In spite of the many political hindrances to his actions, Stockenström nonetheless set to work to reach an agreement for peace on the frontier and to stabilise the Ceded Territory between the Fish and Keiskamma rivers.

He decided to set aside this extensive and very fertile area for settlement, not by the white settlers of the frontier, but by the Cape's extensive Khoi and Griqua population. Some of Stockenström's top commanders were Khoi; he had long fought alongside Khoi soldiers in the frontier wars, and claimed to hold their bravery and loyalty in high esteem. He granted this displaced and marginalised people full and equal rights of land ownership and facilitated the establishment of their settlement, in what became known as the "Kat River Khoi Settlement".

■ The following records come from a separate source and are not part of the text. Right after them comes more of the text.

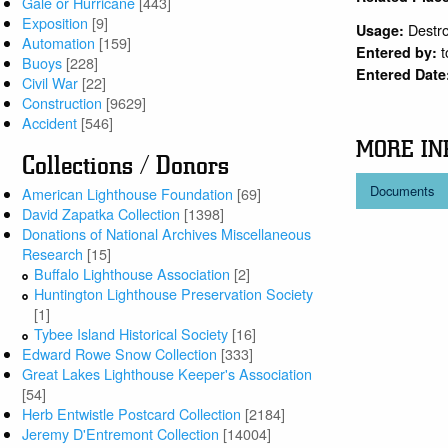
Gale or Hurricane
[443]
Exposition
[9]
Destr
Usage:
Automation
[159]
Entered by:
Buoys
[228]
Entered Date
Civil War
[22]
Construction
[9629]
Accident
[546]
MORE IN
Collections / Donors
Documents
American Lighthouse Foundation
[69]
David Zapatka Collection
[1398]
Donations of National Archives Miscellaneous
Research
[15]
Buffalo Lighthouse Association
[2]
Huntington Lighthouse Preservation Society
[1]
Tybee Island Historical Society
[16]
Edward Rowe Snow Collection
[333]
Great Lakes Lighthouse Keeper's Association
[54]
Herb Entwistle Postcard Collection
[2184]
Jeremy D'Entremont Collection
[14004]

The settlements expanded, and the Kat River Settlement became a region of the Cape that functioned largely autonomously from the rest of the country. Stockenström later described the creation of this settlement as his primary achievement.

====Frontier policy====
Cattle raiding across the frontier, by both sides, was a persistent cause for frontier violence. For this reason, Stockenström promulgated new regulations dealing with the recovery of stolen stock. The previous "Reprisals System" of the frontier meant that the reaction to a cattle raid was simply to launch a counter-raid. Stockenström ruled that armed parties were only permitted to cross the frontier and recover stolen stock by force if the civil authorities gave permission.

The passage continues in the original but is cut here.